EXERCISE DETAILS: Below are records to repeat exactly; copy them without the pictures.

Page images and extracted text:
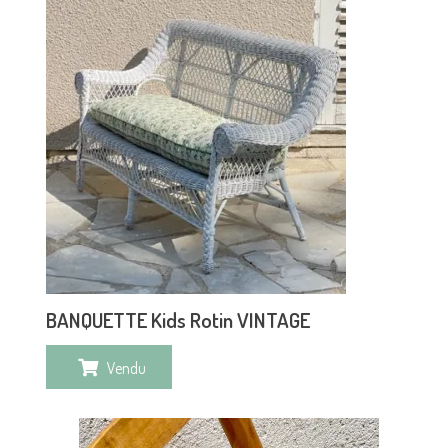
BANQUETTE Kids Rotin VINTAGE
Vendu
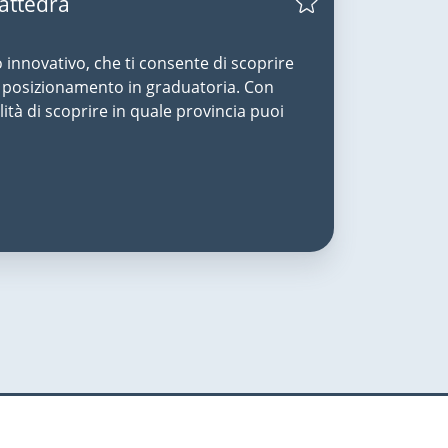
Cattedra
o innovativo, che ti consente di scoprire
uo posizionamento in graduatoria. Con
lità di scoprire in quale provincia puoi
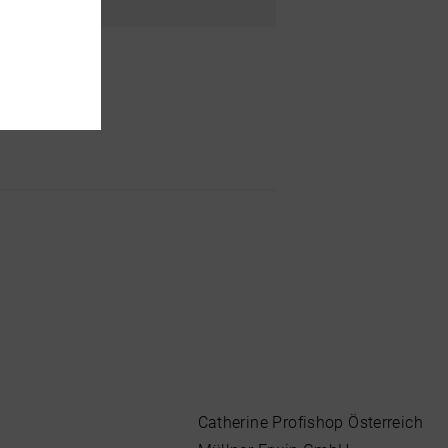
Catherine Profishop Österreich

ANSWER TO THE EXERCISE:
BANQUETTE Kids Rotin VINTAGE
Vendu
Cattedra
o innovativo, che ti consente di scoprire
uo posizionamento in graduatoria. Con
lità di scoprire in quale provincia puoi
Catherine Profishop Österreich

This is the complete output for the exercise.